L'ex moglie di Maradona rivela: 'I medici lo avevano sequestrato, voleva che lo portassi via' - ©ANSA Photo
Il processo per la morte di Diego Armando Maradona continua a rivelare dettagli inquietanti e toccanti sulla vita dell’iconico calciatore argentino e sui giorni finali prima della sua scomparsa. Durante una testimonianza emozionante in aula, Veronica Ojeda, ex moglie di Maradona, ha lanciato accuse gravi nei confronti del personale medico che aveva in cura l’ex giocatore, definendo la sua condizione come un vero e proprio “sequestro”.

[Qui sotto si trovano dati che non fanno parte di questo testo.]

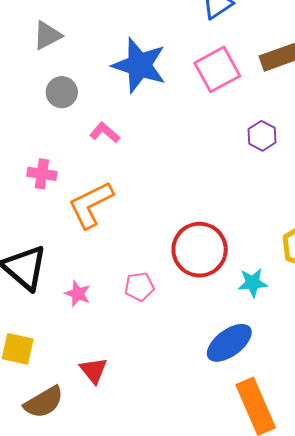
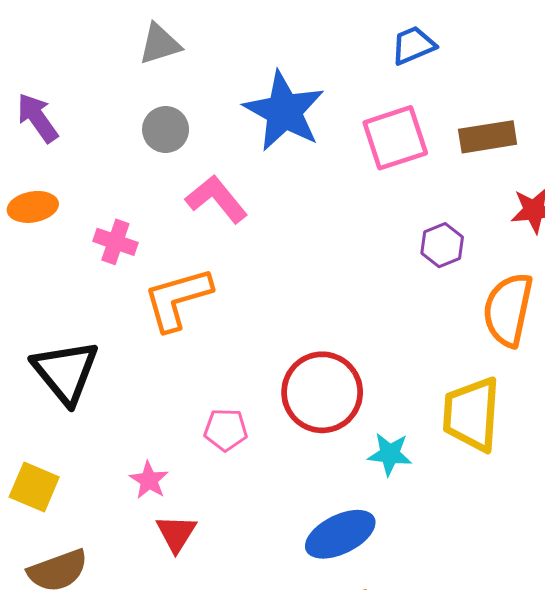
pink L-shape: (105, 133) -> (217, 199), size x1.4
pink star: (78, 294) -> (149, 480), moved
red triangle: (94, 370) -> (176, 533), moved

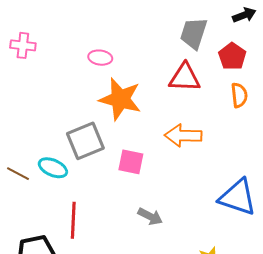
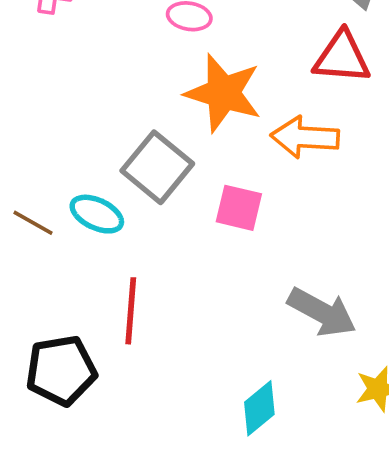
orange arrow: (183, 136) -> (305, 137), moved
gray square: (85, 141) -> (157, 167), turned -30
gray arrow: (150, 216) -> (322, 312), moved, size x1.5

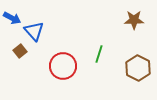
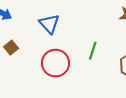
blue triangle: (34, 31) -> (49, 24), moved

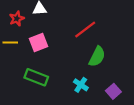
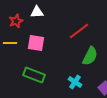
pink square: (38, 42) -> (36, 43), turned 30

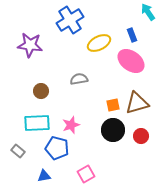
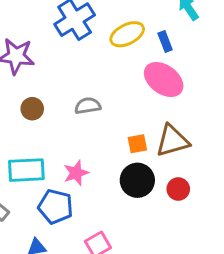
yellow ellipse: (99, 43) -> (127, 34), moved
brown circle: (41, 91) -> (32, 109), moved

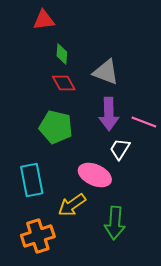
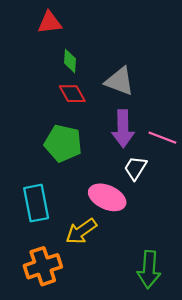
green arrow: (115, 223) -> (149, 270), moved

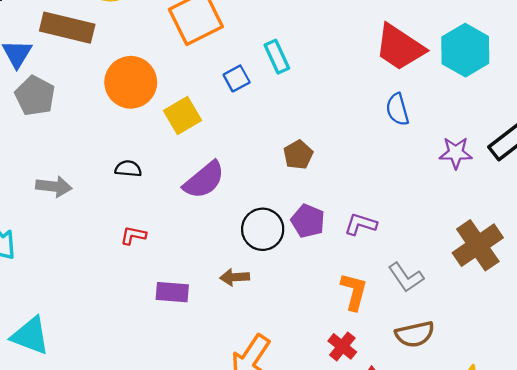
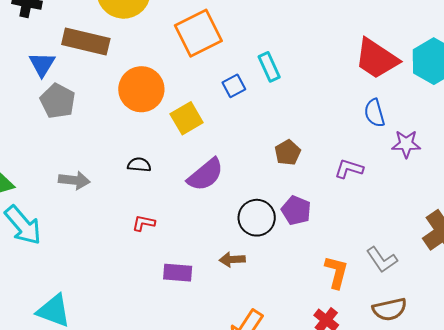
purple star: (456, 153) -> (406, 144), moved
purple L-shape: (361, 224) -> (349, 169), moved

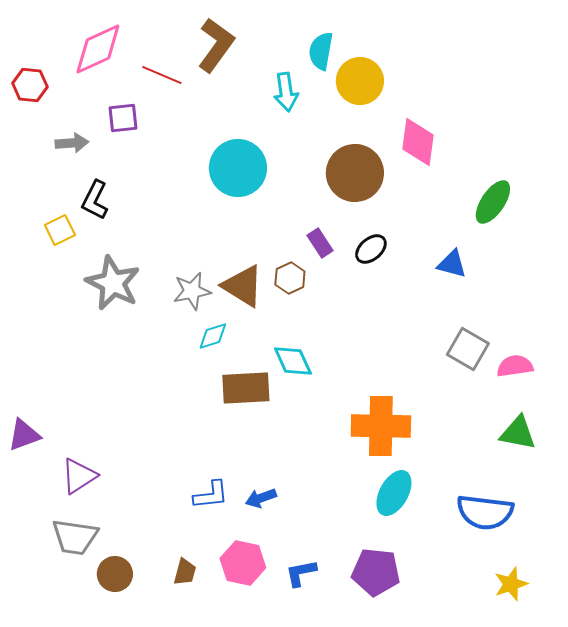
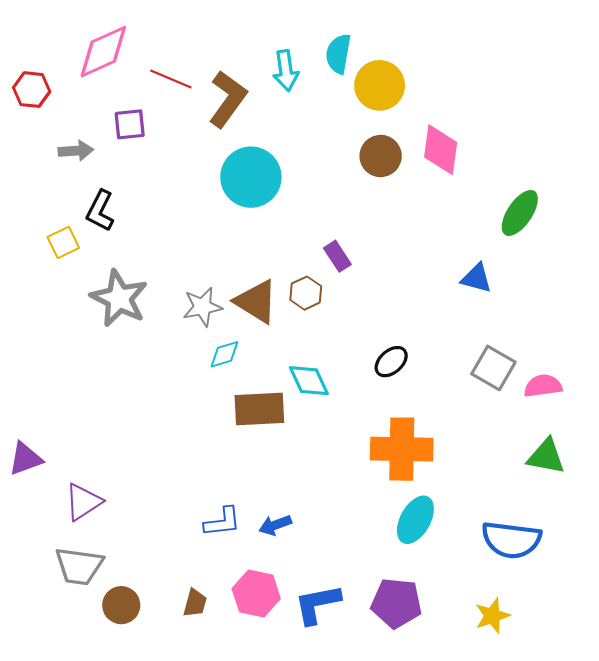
brown L-shape: (216, 45) -> (228, 99), moved
cyan arrow: (286, 92) -> (286, 71), moved
brown circle: (355, 173) -> (381, 156), moved, size x0.7
black ellipse: (371, 249) -> (391, 362), moved
blue L-shape: (301, 573) -> (317, 604), size x1.4
yellow star: (511, 584) -> (492, 616), moved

Ojeda ha descritto un’immagine straziante del suo ex marito, affermando: “Ogni volta che lo vedevo, Diego mi chiedeva aiuto e io non sapevo come fare. Sapevo che lo tenevano sotto sequestro e lui aveva paura di tutto.” I suoi occhi si sono riempiti di lacrime mentre raccontava come Maradona, nel momento in cui si trovava in difficoltà, la supplicasse di portarlo via. “Quando me ne andavo, mi diceva ‘portami via’, aveva paura a rimanere solo”, ha aggiunto, trasmettendo il profondo stato di angoscia del campione.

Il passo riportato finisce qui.